◆ Work required
Only the lines containing the string "quality" are needed; copy all of them from the listing.

◆ Source material
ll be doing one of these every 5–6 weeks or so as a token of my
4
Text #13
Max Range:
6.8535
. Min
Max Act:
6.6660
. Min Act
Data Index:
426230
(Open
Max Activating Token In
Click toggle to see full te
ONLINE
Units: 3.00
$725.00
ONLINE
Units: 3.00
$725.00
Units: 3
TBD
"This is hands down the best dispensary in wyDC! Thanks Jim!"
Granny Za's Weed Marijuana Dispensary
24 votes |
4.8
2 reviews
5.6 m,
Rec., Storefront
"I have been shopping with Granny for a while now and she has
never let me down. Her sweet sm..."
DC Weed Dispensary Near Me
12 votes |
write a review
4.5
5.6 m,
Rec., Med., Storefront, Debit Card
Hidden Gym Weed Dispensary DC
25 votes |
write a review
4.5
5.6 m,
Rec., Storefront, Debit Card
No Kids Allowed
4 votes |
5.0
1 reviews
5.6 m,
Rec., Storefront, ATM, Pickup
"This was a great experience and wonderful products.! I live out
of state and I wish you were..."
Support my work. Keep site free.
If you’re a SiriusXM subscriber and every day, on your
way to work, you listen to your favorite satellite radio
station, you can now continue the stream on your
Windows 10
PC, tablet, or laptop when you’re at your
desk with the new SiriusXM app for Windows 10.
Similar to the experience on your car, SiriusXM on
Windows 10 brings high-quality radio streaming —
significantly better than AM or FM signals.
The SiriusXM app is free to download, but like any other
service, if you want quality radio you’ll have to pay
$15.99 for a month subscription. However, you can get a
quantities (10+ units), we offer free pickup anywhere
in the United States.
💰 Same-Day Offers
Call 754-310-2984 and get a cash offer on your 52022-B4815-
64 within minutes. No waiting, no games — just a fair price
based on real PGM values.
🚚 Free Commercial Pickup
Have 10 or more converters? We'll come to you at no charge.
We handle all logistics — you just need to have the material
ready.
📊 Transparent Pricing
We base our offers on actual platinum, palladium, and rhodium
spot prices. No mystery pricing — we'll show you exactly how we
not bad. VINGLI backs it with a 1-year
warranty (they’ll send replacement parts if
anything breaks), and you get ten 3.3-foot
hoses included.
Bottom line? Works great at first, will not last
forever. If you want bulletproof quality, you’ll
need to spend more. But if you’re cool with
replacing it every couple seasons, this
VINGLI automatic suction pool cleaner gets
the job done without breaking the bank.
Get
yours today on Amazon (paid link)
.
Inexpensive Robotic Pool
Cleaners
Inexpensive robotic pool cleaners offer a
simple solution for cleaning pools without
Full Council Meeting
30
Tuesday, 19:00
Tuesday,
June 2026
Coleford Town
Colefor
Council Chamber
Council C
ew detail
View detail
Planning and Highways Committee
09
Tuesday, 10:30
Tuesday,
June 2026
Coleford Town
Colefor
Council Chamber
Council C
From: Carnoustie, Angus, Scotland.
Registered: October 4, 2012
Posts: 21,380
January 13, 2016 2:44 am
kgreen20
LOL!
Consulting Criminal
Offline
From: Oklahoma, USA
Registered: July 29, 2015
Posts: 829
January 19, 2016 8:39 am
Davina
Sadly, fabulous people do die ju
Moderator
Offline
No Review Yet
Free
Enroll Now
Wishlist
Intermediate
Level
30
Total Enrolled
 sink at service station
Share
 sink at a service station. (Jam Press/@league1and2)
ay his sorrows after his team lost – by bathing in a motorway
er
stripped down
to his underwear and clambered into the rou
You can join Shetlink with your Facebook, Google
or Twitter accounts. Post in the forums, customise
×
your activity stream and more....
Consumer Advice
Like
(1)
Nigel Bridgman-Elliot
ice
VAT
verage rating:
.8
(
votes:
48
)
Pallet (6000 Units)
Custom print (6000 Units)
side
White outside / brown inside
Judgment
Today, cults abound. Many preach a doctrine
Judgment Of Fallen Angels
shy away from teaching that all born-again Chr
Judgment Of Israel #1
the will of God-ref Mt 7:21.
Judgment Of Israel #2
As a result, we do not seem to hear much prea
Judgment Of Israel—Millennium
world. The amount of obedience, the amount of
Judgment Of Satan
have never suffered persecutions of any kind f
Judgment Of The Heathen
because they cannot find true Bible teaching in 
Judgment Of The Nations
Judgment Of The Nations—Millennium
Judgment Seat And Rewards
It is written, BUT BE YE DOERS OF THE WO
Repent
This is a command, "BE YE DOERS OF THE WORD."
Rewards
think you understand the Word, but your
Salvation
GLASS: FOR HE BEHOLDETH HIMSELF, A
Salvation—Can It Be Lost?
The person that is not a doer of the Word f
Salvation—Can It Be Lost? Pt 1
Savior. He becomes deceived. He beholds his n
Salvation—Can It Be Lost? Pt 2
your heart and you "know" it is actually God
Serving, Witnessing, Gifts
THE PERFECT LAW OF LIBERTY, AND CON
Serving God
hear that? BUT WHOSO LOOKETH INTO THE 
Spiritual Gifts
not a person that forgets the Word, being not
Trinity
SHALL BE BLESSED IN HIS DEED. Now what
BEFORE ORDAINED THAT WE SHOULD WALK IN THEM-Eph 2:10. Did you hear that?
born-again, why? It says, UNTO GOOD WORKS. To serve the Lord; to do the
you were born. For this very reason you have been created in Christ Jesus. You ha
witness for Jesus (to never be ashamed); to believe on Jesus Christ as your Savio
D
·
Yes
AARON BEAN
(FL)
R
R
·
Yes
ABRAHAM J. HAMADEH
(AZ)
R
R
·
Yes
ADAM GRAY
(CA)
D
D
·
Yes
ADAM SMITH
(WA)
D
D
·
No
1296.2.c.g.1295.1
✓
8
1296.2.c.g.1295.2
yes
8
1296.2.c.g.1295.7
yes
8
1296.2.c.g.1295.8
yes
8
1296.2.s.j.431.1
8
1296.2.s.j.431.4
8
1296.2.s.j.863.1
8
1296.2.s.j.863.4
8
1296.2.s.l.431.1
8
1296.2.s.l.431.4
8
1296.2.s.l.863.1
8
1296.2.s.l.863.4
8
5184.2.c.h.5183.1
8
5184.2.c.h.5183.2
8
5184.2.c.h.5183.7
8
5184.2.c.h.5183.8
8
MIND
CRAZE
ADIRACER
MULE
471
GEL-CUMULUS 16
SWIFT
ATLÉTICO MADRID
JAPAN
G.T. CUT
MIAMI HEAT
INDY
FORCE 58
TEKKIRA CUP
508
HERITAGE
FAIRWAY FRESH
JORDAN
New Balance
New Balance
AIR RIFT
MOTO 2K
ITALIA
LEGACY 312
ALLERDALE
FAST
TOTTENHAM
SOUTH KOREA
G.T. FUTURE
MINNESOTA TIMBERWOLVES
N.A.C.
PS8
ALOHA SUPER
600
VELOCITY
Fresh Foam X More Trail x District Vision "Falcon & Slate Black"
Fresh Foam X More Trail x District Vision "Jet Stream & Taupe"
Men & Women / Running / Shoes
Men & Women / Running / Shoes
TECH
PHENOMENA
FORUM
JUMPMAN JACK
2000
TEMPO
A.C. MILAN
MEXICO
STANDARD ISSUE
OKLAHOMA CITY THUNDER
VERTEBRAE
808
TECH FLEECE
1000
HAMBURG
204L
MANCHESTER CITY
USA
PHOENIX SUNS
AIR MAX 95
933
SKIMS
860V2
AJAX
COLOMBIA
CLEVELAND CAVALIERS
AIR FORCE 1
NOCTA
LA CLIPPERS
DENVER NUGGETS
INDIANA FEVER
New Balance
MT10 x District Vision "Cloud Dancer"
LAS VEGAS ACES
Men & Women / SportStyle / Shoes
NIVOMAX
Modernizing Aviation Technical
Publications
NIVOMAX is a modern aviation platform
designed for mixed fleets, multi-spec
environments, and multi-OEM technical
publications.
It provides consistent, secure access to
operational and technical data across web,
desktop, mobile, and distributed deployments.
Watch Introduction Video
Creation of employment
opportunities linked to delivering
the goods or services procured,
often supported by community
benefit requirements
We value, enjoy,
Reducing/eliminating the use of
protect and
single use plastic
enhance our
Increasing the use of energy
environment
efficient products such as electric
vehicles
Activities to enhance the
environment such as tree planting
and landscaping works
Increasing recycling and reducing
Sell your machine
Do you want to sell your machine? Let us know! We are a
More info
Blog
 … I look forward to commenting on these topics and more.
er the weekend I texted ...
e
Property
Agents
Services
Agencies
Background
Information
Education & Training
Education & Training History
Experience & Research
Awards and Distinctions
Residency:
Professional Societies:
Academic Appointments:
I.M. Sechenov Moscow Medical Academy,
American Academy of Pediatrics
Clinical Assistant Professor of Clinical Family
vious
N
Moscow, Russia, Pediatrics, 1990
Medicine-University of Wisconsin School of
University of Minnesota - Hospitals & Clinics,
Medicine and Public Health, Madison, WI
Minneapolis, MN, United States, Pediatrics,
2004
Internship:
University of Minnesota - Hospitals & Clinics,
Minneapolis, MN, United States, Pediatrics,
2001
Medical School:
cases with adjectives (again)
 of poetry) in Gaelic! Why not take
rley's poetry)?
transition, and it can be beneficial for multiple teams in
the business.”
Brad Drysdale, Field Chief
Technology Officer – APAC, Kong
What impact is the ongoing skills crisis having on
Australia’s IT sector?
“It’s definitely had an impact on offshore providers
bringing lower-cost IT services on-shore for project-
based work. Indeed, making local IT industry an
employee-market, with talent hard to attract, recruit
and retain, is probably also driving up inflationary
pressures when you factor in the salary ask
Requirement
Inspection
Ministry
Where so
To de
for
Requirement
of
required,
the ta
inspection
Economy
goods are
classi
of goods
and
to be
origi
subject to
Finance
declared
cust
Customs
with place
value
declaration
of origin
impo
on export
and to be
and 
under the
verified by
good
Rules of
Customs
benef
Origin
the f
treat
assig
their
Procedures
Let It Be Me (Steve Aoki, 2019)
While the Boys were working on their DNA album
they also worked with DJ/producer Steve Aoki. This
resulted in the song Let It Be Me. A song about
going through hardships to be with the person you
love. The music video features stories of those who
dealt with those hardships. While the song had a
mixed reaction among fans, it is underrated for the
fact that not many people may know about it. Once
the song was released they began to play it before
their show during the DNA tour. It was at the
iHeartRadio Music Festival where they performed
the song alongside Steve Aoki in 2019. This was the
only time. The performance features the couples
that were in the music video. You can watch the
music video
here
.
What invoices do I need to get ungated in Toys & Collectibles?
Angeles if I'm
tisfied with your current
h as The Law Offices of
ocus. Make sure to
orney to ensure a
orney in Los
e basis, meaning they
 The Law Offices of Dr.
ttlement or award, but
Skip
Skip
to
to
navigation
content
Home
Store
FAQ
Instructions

◆ Task solution
Windows 10 brings high-quality radio streaming —
service, if you want quality radio you’ll have to pay
forever. If you want bulletproof quality, you’ll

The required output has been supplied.